What is expected:
Entries below include pictures. Output exactly the lines from the one with "امج تعليمية وأنشطة مجتمعية" down to the one with "vétérinaires qu’elle possède par rapport à sa", both ends included, and leave the pictures out.

Material for this task:
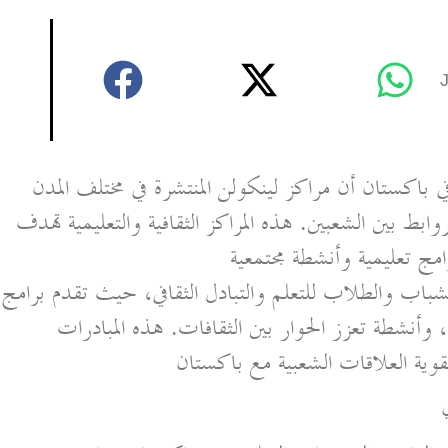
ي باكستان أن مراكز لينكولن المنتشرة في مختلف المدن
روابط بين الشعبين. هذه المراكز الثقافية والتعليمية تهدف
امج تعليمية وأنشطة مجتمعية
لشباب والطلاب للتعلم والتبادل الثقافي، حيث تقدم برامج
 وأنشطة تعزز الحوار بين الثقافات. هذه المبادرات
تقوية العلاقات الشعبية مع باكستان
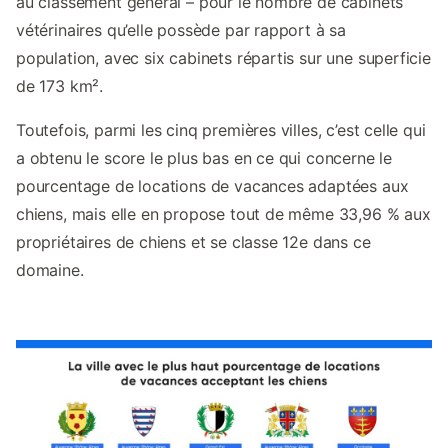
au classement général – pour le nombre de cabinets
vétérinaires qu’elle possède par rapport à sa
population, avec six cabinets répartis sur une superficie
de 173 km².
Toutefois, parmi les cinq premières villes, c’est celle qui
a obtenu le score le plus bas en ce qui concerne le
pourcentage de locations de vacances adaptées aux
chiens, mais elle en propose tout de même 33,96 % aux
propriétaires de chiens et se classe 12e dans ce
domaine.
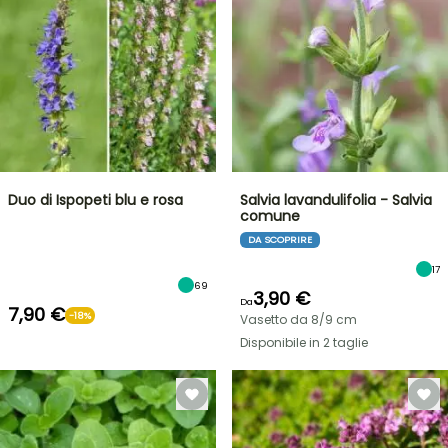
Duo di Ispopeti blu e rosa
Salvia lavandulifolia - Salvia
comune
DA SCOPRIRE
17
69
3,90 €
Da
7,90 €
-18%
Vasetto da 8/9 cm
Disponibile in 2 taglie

Response to this task:
امج تعليمية وأنشطة مجتمعية
لشباب والطلاب للتعلم والتبادل الثقافي، حيث تقدم برامج
 وأنشطة تعزز الحوار بين الثقافات. هذه المبادرات
تقوية العلاقات الشعبية مع باكستان
au classement général – pour le nombre de cabinets
vétérinaires qu’elle possède par rapport à sa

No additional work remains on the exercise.